Australia calls rural summit


By Boyd Champness


SYDNEY – A WIDE range of Australian community and business leaders will meet later this year to thrash out solutions to the growing feelings of despair and isolation in rural Australia.

Regional Services Minister Jon Anderson announced the forum, saying Australia was in grave danger of splitting into “two nations” unless something was done to stem the decline of small communities. A date for the summit has not been set as yet.

Speaking at the National Press Club, Mr Anderson underlined the frustrations felt by rural communities as they hopelessly watched their services and populations fritter away.

Reported in the Weekly Times, Mr Anderson said: “The sense of alienation, of being left behind, of no longer being recognised and somehow properly respected for the contribution to the nation being made, is deep and palpable in too many areas of regional and rural Australia today.”

The October Federal election result – in which Pauline Hansons populist and anti-immigration One Nation Party polled almost 9% of the vote – came as a wake-up call to the major political parties and Australians in general.

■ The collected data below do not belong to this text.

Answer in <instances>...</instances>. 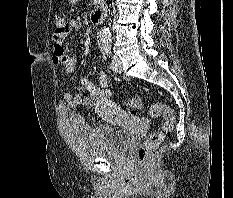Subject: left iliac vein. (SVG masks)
Segmentation results:
<instances>
[{"label":"left iliac vein","instance_id":"left-iliac-vein-1","mask_svg":"<svg viewBox=\"0 0 233 198\" xmlns=\"http://www.w3.org/2000/svg\"><path fill=\"white\" fill-rule=\"evenodd\" d=\"M111 68L115 73H122V63L117 55H114L112 58Z\"/></svg>","mask_w":233,"mask_h":198}]
</instances>
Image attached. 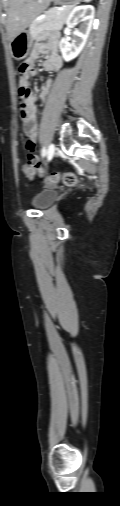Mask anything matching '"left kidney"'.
I'll return each mask as SVG.
<instances>
[{
	"mask_svg": "<svg viewBox=\"0 0 120 506\" xmlns=\"http://www.w3.org/2000/svg\"><path fill=\"white\" fill-rule=\"evenodd\" d=\"M94 12V7L91 5L77 6L70 12L66 20L67 27L64 30L65 37L59 43V48L65 61L68 62L76 58L83 50L92 28ZM79 19L82 21L80 28L73 32L72 42L69 43L67 36Z\"/></svg>",
	"mask_w": 120,
	"mask_h": 506,
	"instance_id": "1",
	"label": "left kidney"
}]
</instances>
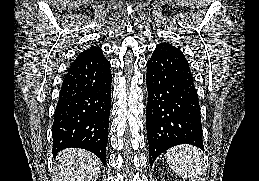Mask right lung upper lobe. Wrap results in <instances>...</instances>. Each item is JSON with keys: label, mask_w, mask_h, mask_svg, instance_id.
Returning <instances> with one entry per match:
<instances>
[{"label": "right lung upper lobe", "mask_w": 259, "mask_h": 181, "mask_svg": "<svg viewBox=\"0 0 259 181\" xmlns=\"http://www.w3.org/2000/svg\"><path fill=\"white\" fill-rule=\"evenodd\" d=\"M102 50L97 47V46H92L86 50H84L83 52H81L77 57H76V60L77 59H81V58H84V57H87V56H91V55H94L96 53H99L101 52Z\"/></svg>", "instance_id": "right-lung-upper-lobe-1"}]
</instances>
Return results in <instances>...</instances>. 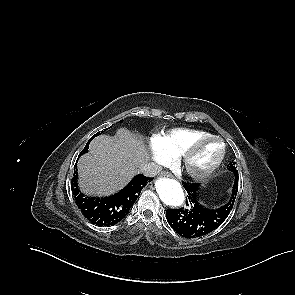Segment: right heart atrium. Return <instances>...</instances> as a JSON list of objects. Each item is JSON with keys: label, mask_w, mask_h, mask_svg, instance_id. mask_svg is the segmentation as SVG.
Masks as SVG:
<instances>
[{"label": "right heart atrium", "mask_w": 295, "mask_h": 295, "mask_svg": "<svg viewBox=\"0 0 295 295\" xmlns=\"http://www.w3.org/2000/svg\"><path fill=\"white\" fill-rule=\"evenodd\" d=\"M150 150L152 159L158 165H168L172 163L173 158L162 148L157 136L150 140Z\"/></svg>", "instance_id": "d8ad5b80"}]
</instances>
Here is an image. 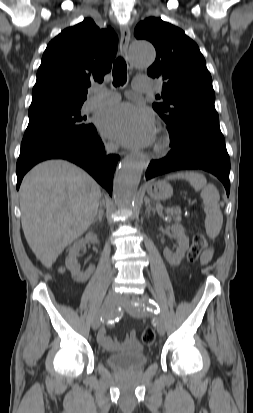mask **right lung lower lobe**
I'll return each mask as SVG.
<instances>
[{
  "instance_id": "right-lung-lower-lobe-1",
  "label": "right lung lower lobe",
  "mask_w": 253,
  "mask_h": 413,
  "mask_svg": "<svg viewBox=\"0 0 253 413\" xmlns=\"http://www.w3.org/2000/svg\"><path fill=\"white\" fill-rule=\"evenodd\" d=\"M47 159H65L84 168L112 195V181L118 155H105L96 128L73 136H64L21 147L17 161V189L23 176L37 163Z\"/></svg>"
}]
</instances>
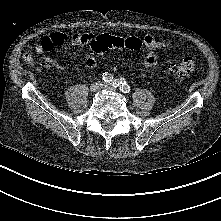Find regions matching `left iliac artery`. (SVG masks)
<instances>
[{
  "mask_svg": "<svg viewBox=\"0 0 221 221\" xmlns=\"http://www.w3.org/2000/svg\"><path fill=\"white\" fill-rule=\"evenodd\" d=\"M111 85L113 87H119V89L123 93H128L130 91V86L128 85V83L126 81L115 79V82L113 84H111Z\"/></svg>",
  "mask_w": 221,
  "mask_h": 221,
  "instance_id": "44dca946",
  "label": "left iliac artery"
}]
</instances>
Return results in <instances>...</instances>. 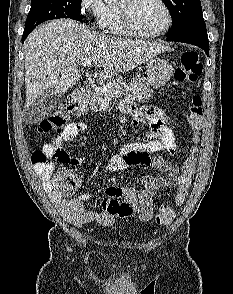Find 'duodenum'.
<instances>
[{
    "label": "duodenum",
    "mask_w": 233,
    "mask_h": 294,
    "mask_svg": "<svg viewBox=\"0 0 233 294\" xmlns=\"http://www.w3.org/2000/svg\"><path fill=\"white\" fill-rule=\"evenodd\" d=\"M86 95L85 89H78L74 91L67 99V109L69 112H75L81 105Z\"/></svg>",
    "instance_id": "410a0bca"
}]
</instances>
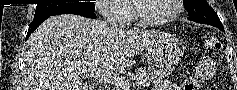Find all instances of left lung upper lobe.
Here are the masks:
<instances>
[{
  "instance_id": "obj_1",
  "label": "left lung upper lobe",
  "mask_w": 237,
  "mask_h": 90,
  "mask_svg": "<svg viewBox=\"0 0 237 90\" xmlns=\"http://www.w3.org/2000/svg\"><path fill=\"white\" fill-rule=\"evenodd\" d=\"M189 14L188 20L208 24L217 28H223L222 23L215 11L208 5L206 0H183Z\"/></svg>"
}]
</instances>
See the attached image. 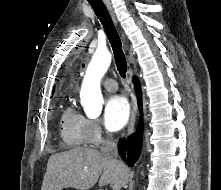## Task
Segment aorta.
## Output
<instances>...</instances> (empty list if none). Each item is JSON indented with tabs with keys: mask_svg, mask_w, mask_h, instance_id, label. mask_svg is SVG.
Masks as SVG:
<instances>
[{
	"mask_svg": "<svg viewBox=\"0 0 221 190\" xmlns=\"http://www.w3.org/2000/svg\"><path fill=\"white\" fill-rule=\"evenodd\" d=\"M111 63L108 50H97L88 65L81 87L80 98L86 115L96 118L101 114L103 97L100 82Z\"/></svg>",
	"mask_w": 221,
	"mask_h": 190,
	"instance_id": "obj_1",
	"label": "aorta"
}]
</instances>
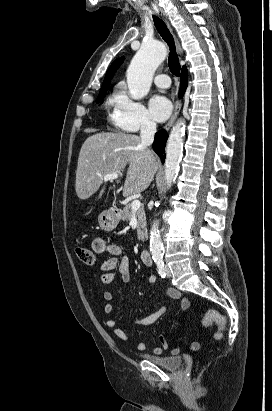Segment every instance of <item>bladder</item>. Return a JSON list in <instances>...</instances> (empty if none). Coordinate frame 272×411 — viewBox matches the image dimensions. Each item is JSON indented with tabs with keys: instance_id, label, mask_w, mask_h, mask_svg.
<instances>
[{
	"instance_id": "1",
	"label": "bladder",
	"mask_w": 272,
	"mask_h": 411,
	"mask_svg": "<svg viewBox=\"0 0 272 411\" xmlns=\"http://www.w3.org/2000/svg\"><path fill=\"white\" fill-rule=\"evenodd\" d=\"M144 358L167 369H178L183 363V358L181 356L149 354L145 355Z\"/></svg>"
}]
</instances>
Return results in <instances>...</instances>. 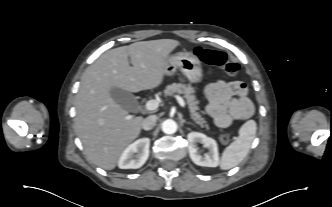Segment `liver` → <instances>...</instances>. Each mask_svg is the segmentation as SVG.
Listing matches in <instances>:
<instances>
[{"label": "liver", "instance_id": "liver-1", "mask_svg": "<svg viewBox=\"0 0 332 207\" xmlns=\"http://www.w3.org/2000/svg\"><path fill=\"white\" fill-rule=\"evenodd\" d=\"M179 45L173 39L136 42L105 52L85 70L75 101V130L93 164L114 169L123 150L139 136L144 120L130 117L112 98L111 89L131 93L157 88L170 53Z\"/></svg>", "mask_w": 332, "mask_h": 207}]
</instances>
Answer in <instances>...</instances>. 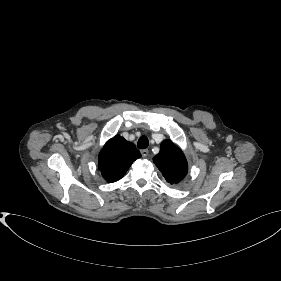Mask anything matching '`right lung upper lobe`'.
<instances>
[{"mask_svg": "<svg viewBox=\"0 0 281 281\" xmlns=\"http://www.w3.org/2000/svg\"><path fill=\"white\" fill-rule=\"evenodd\" d=\"M141 157L135 145L116 135L106 142L99 154L98 167L108 182L121 179L131 164Z\"/></svg>", "mask_w": 281, "mask_h": 281, "instance_id": "obj_1", "label": "right lung upper lobe"}]
</instances>
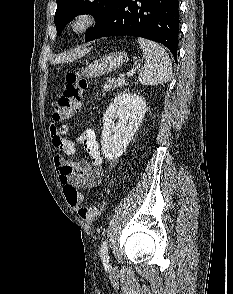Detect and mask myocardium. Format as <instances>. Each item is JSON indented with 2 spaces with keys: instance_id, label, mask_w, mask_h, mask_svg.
<instances>
[{
  "instance_id": "obj_1",
  "label": "myocardium",
  "mask_w": 233,
  "mask_h": 294,
  "mask_svg": "<svg viewBox=\"0 0 233 294\" xmlns=\"http://www.w3.org/2000/svg\"><path fill=\"white\" fill-rule=\"evenodd\" d=\"M95 19L96 15L93 11L87 9L79 10L71 16L68 27L73 33H83L94 24Z\"/></svg>"
}]
</instances>
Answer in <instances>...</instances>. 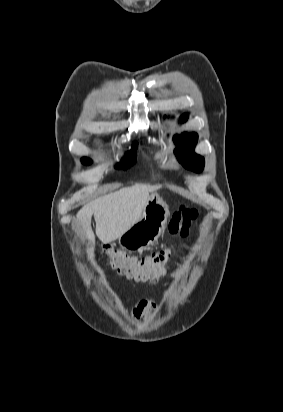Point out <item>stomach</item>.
<instances>
[{"instance_id":"1","label":"stomach","mask_w":283,"mask_h":412,"mask_svg":"<svg viewBox=\"0 0 283 412\" xmlns=\"http://www.w3.org/2000/svg\"><path fill=\"white\" fill-rule=\"evenodd\" d=\"M168 216V205L158 194H152L140 220L118 238L120 246L126 250L139 251L152 245L164 231Z\"/></svg>"}]
</instances>
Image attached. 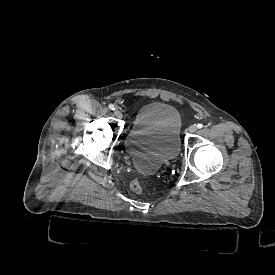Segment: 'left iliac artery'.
I'll use <instances>...</instances> for the list:
<instances>
[{"label":"left iliac artery","mask_w":275,"mask_h":275,"mask_svg":"<svg viewBox=\"0 0 275 275\" xmlns=\"http://www.w3.org/2000/svg\"><path fill=\"white\" fill-rule=\"evenodd\" d=\"M202 127H203V125L201 123L197 125V128H199V129Z\"/></svg>","instance_id":"44dca946"}]
</instances>
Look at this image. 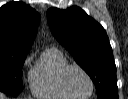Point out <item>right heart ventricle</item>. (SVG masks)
Instances as JSON below:
<instances>
[{
    "label": "right heart ventricle",
    "mask_w": 128,
    "mask_h": 99,
    "mask_svg": "<svg viewBox=\"0 0 128 99\" xmlns=\"http://www.w3.org/2000/svg\"><path fill=\"white\" fill-rule=\"evenodd\" d=\"M69 64L57 48L46 50L30 74L32 94L39 99H69L60 85V73Z\"/></svg>",
    "instance_id": "obj_1"
}]
</instances>
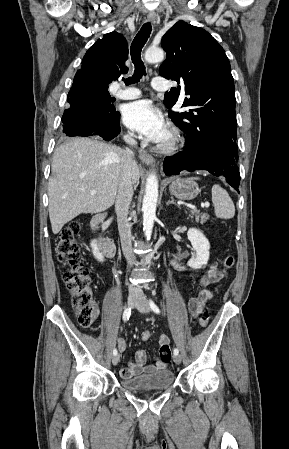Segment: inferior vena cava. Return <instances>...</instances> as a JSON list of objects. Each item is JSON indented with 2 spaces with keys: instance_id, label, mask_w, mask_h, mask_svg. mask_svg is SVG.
Listing matches in <instances>:
<instances>
[{
  "instance_id": "602c4592",
  "label": "inferior vena cava",
  "mask_w": 289,
  "mask_h": 449,
  "mask_svg": "<svg viewBox=\"0 0 289 449\" xmlns=\"http://www.w3.org/2000/svg\"><path fill=\"white\" fill-rule=\"evenodd\" d=\"M124 140L129 145L136 144L132 134L124 136ZM133 155L134 154L130 149H126L125 162L120 173L115 201V211L117 214L121 246L127 263L130 266L136 264V258L132 252L131 224L128 220V211L133 197L132 167L135 164ZM141 291L140 286L129 285V292L140 293Z\"/></svg>"
}]
</instances>
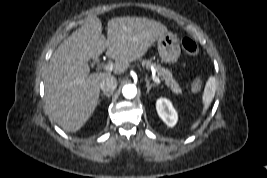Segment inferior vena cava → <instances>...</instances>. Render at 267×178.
<instances>
[{"instance_id": "inferior-vena-cava-1", "label": "inferior vena cava", "mask_w": 267, "mask_h": 178, "mask_svg": "<svg viewBox=\"0 0 267 178\" xmlns=\"http://www.w3.org/2000/svg\"><path fill=\"white\" fill-rule=\"evenodd\" d=\"M117 87V80L114 76H108L100 83V88L104 93H113Z\"/></svg>"}]
</instances>
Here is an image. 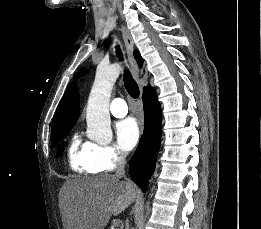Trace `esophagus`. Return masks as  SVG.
Returning <instances> with one entry per match:
<instances>
[{
	"label": "esophagus",
	"instance_id": "esophagus-1",
	"mask_svg": "<svg viewBox=\"0 0 261 229\" xmlns=\"http://www.w3.org/2000/svg\"><path fill=\"white\" fill-rule=\"evenodd\" d=\"M121 32L124 40V44L126 47V52L128 56V60L130 63L131 71L134 76V78L139 81V68L137 65V62L134 58L133 51H134V42L132 39V36L130 35V32L127 30L125 26H121ZM142 93V88H141Z\"/></svg>",
	"mask_w": 261,
	"mask_h": 229
}]
</instances>
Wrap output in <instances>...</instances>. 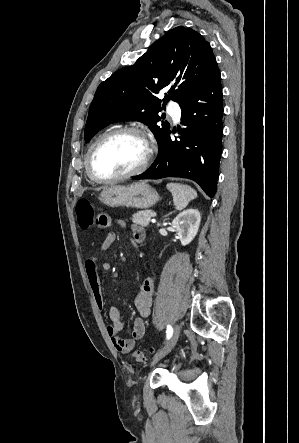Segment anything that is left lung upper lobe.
Instances as JSON below:
<instances>
[{
    "mask_svg": "<svg viewBox=\"0 0 299 443\" xmlns=\"http://www.w3.org/2000/svg\"><path fill=\"white\" fill-rule=\"evenodd\" d=\"M215 62L209 43L191 28L168 31L134 65L119 69L102 82L91 104L85 142L110 123L137 120L145 123L158 143L169 131L158 112L168 100L181 103L205 78ZM165 90L163 103L155 94Z\"/></svg>",
    "mask_w": 299,
    "mask_h": 443,
    "instance_id": "left-lung-upper-lobe-1",
    "label": "left lung upper lobe"
}]
</instances>
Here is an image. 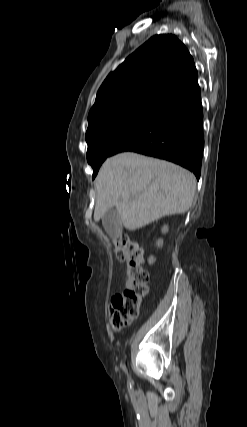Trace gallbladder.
I'll list each match as a JSON object with an SVG mask.
<instances>
[{
	"label": "gallbladder",
	"mask_w": 247,
	"mask_h": 427,
	"mask_svg": "<svg viewBox=\"0 0 247 427\" xmlns=\"http://www.w3.org/2000/svg\"><path fill=\"white\" fill-rule=\"evenodd\" d=\"M102 224L109 236L117 238L121 235L122 222L116 208H110L105 212L102 217Z\"/></svg>",
	"instance_id": "obj_1"
}]
</instances>
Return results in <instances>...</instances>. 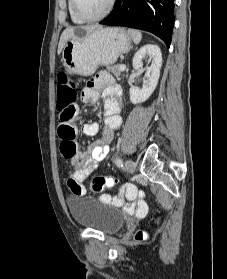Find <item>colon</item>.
<instances>
[{
  "label": "colon",
  "mask_w": 227,
  "mask_h": 279,
  "mask_svg": "<svg viewBox=\"0 0 227 279\" xmlns=\"http://www.w3.org/2000/svg\"><path fill=\"white\" fill-rule=\"evenodd\" d=\"M77 98L75 85L68 81L66 74L60 75L59 83V99L57 101V109L60 113V119L62 125L60 127L61 145L60 151L61 156L65 159H71L76 151L74 144V136L76 129L73 125H70L75 116V102ZM68 184L72 188V192L75 195H83L81 187L74 178L68 181ZM116 184V180L111 175L96 176L91 181V191L95 194H101L106 188H110ZM137 193V192H136ZM102 200L106 203H112L114 205H121L123 201L119 198L110 199L106 195H102ZM142 233L139 237H142Z\"/></svg>",
  "instance_id": "5ec220e1"
}]
</instances>
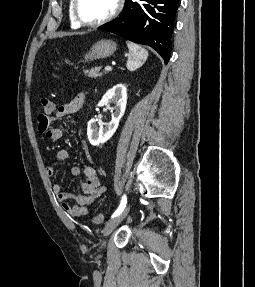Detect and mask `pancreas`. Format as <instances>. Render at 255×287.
Returning <instances> with one entry per match:
<instances>
[{
  "mask_svg": "<svg viewBox=\"0 0 255 287\" xmlns=\"http://www.w3.org/2000/svg\"><path fill=\"white\" fill-rule=\"evenodd\" d=\"M100 70L101 68H92V70H86L84 74H87L88 78H98V76H102Z\"/></svg>",
  "mask_w": 255,
  "mask_h": 287,
  "instance_id": "cf45deb5",
  "label": "pancreas"
}]
</instances>
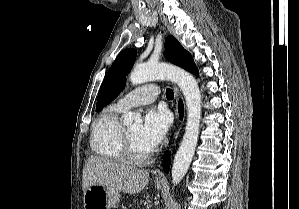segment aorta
<instances>
[{"label":"aorta","mask_w":299,"mask_h":209,"mask_svg":"<svg viewBox=\"0 0 299 209\" xmlns=\"http://www.w3.org/2000/svg\"><path fill=\"white\" fill-rule=\"evenodd\" d=\"M170 80L179 85L187 106V125L186 130L176 152L171 177L173 185L181 182L185 176L191 161L199 137V125L201 120V92L196 79L189 72L167 64L145 63L137 64L130 73L132 85H140L153 80ZM124 124L128 126L141 124V116L135 112L124 115Z\"/></svg>","instance_id":"762f6f07"}]
</instances>
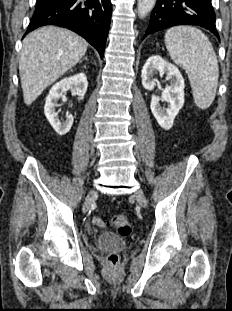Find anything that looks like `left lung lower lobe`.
<instances>
[{
  "mask_svg": "<svg viewBox=\"0 0 232 311\" xmlns=\"http://www.w3.org/2000/svg\"><path fill=\"white\" fill-rule=\"evenodd\" d=\"M187 24L204 27L219 39L211 0H157L144 38L171 26Z\"/></svg>",
  "mask_w": 232,
  "mask_h": 311,
  "instance_id": "left-lung-lower-lobe-1",
  "label": "left lung lower lobe"
}]
</instances>
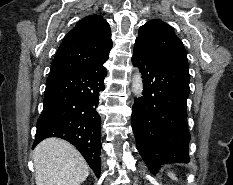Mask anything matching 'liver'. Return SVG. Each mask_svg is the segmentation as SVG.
Here are the masks:
<instances>
[{
    "instance_id": "6515ba94",
    "label": "liver",
    "mask_w": 233,
    "mask_h": 185,
    "mask_svg": "<svg viewBox=\"0 0 233 185\" xmlns=\"http://www.w3.org/2000/svg\"><path fill=\"white\" fill-rule=\"evenodd\" d=\"M36 185H80L89 175V166L69 142L48 138L33 152Z\"/></svg>"
}]
</instances>
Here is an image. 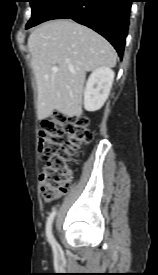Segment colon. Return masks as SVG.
<instances>
[{
	"instance_id": "colon-1",
	"label": "colon",
	"mask_w": 158,
	"mask_h": 275,
	"mask_svg": "<svg viewBox=\"0 0 158 275\" xmlns=\"http://www.w3.org/2000/svg\"><path fill=\"white\" fill-rule=\"evenodd\" d=\"M93 139V131L85 117L68 119L55 114L44 121L38 136V152L45 167L39 176L46 199H58L70 187L73 172L70 159Z\"/></svg>"
}]
</instances>
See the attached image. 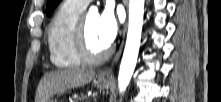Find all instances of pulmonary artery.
Instances as JSON below:
<instances>
[{"mask_svg": "<svg viewBox=\"0 0 221 102\" xmlns=\"http://www.w3.org/2000/svg\"><path fill=\"white\" fill-rule=\"evenodd\" d=\"M79 5L83 6L84 8L91 2V0H72Z\"/></svg>", "mask_w": 221, "mask_h": 102, "instance_id": "pulmonary-artery-1", "label": "pulmonary artery"}]
</instances>
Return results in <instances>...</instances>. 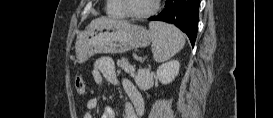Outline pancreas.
Here are the masks:
<instances>
[{
	"instance_id": "obj_1",
	"label": "pancreas",
	"mask_w": 273,
	"mask_h": 118,
	"mask_svg": "<svg viewBox=\"0 0 273 118\" xmlns=\"http://www.w3.org/2000/svg\"><path fill=\"white\" fill-rule=\"evenodd\" d=\"M117 66L124 70L126 73L134 75V67L128 63L126 58H121L117 61Z\"/></svg>"
}]
</instances>
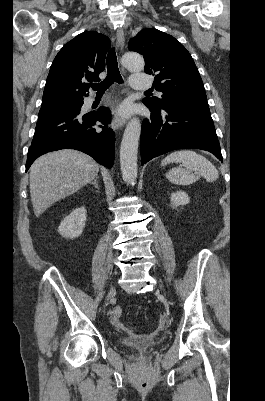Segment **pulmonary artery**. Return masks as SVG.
Here are the masks:
<instances>
[{
    "label": "pulmonary artery",
    "mask_w": 265,
    "mask_h": 401,
    "mask_svg": "<svg viewBox=\"0 0 265 401\" xmlns=\"http://www.w3.org/2000/svg\"><path fill=\"white\" fill-rule=\"evenodd\" d=\"M130 87L132 90H148L152 88V83L150 82V77L148 75H141V73L136 72L130 78Z\"/></svg>",
    "instance_id": "1"
}]
</instances>
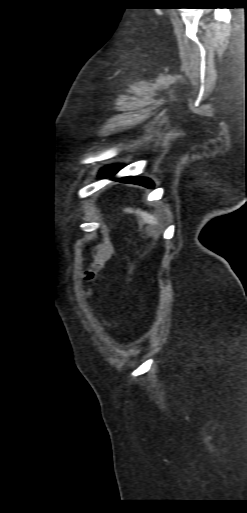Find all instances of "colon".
<instances>
[{
	"label": "colon",
	"mask_w": 247,
	"mask_h": 513,
	"mask_svg": "<svg viewBox=\"0 0 247 513\" xmlns=\"http://www.w3.org/2000/svg\"><path fill=\"white\" fill-rule=\"evenodd\" d=\"M111 250L104 244L96 245L92 251L93 264L85 271V281L87 283H95L97 274L101 266L108 260Z\"/></svg>",
	"instance_id": "1"
}]
</instances>
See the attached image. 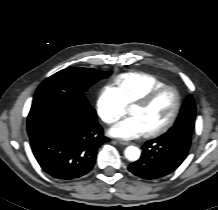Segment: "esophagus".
Listing matches in <instances>:
<instances>
[{"instance_id":"esophagus-1","label":"esophagus","mask_w":218,"mask_h":210,"mask_svg":"<svg viewBox=\"0 0 218 210\" xmlns=\"http://www.w3.org/2000/svg\"><path fill=\"white\" fill-rule=\"evenodd\" d=\"M116 141H117L119 144H121V145H129V144H130L129 141H124V140H121V139H117Z\"/></svg>"}]
</instances>
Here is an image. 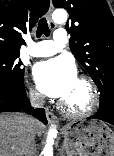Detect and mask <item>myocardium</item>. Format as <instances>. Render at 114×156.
Masks as SVG:
<instances>
[{
  "label": "myocardium",
  "instance_id": "myocardium-1",
  "mask_svg": "<svg viewBox=\"0 0 114 156\" xmlns=\"http://www.w3.org/2000/svg\"><path fill=\"white\" fill-rule=\"evenodd\" d=\"M78 80L87 86L90 95V102L89 105L82 110H73L70 107H68L63 100L60 101V110L63 114L71 118H81L89 116L97 110L100 104L99 91L94 81L86 75L79 76Z\"/></svg>",
  "mask_w": 114,
  "mask_h": 156
}]
</instances>
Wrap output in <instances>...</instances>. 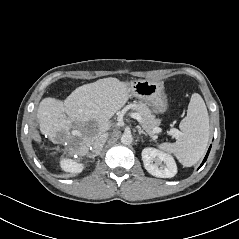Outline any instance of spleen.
Instances as JSON below:
<instances>
[{
  "label": "spleen",
  "mask_w": 239,
  "mask_h": 239,
  "mask_svg": "<svg viewBox=\"0 0 239 239\" xmlns=\"http://www.w3.org/2000/svg\"><path fill=\"white\" fill-rule=\"evenodd\" d=\"M175 143H162L159 148L172 153L185 167L195 165L204 155L210 136L209 116L204 100L198 93L191 96L187 116L180 123Z\"/></svg>",
  "instance_id": "1"
}]
</instances>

The growing inequity between the city and the bush has also recently become a human rights issue.

After 12 months of listening to country people, the Human Rights and Equal Opportunity Commission has confirmed that the bush is losing key services and critical subsidies and many towns are dying.

In a paper released last week and reported in Stock and Land, the HREOC said Australia was failing to meet its international obligations on health, education, and economic, social and cultural rights of country people.

“Many communities in rural Australia are under siege: they have declining populations, declining incomes, declining services and a declining quality of life,” the report said.

Human Rights Commissioner Chris Sidoti held hearings in 26 regional and remote centres across the country last year.

The most significant issue to emerge from his findings was the “inadequate, inaccessible and diminishing” health services in the bush.

The poor state of education, the low retention rates in high school and the lack of country children going on to university were also areas of major concern.

Its no secret that many rural communities struggle to attract professionals such as doctors and teachers to their towns.

Government-funded incentive packages to encourage doctors to relocate to country areas have not been overly successful. Many small communities have offered to build doctors “a dream house” and provide cars just to convince them to move, and yet they still wont go.

Those who do go complain of being overworked, as the need for medical practitioners in country areas hits dire proportions.